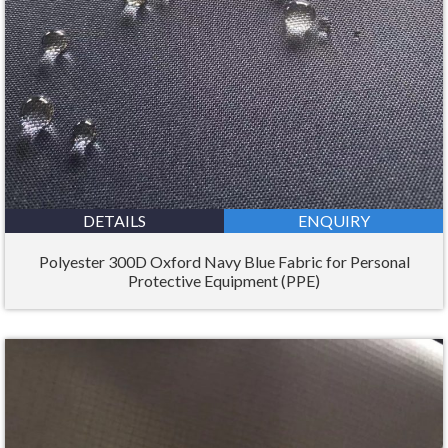
DETAILS
ENQUIRY
Polyester 300D Oxford Navy Blue Fabric for Personal
Protective Equipment (PPE)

Task: Please set down the whole listing above exactly and skip every picture.

Answer to this problem:
DETAILS
ENQUIRY
Polyester 300D Oxford Navy Blue Fabric for Personal
Protective Equipment (PPE)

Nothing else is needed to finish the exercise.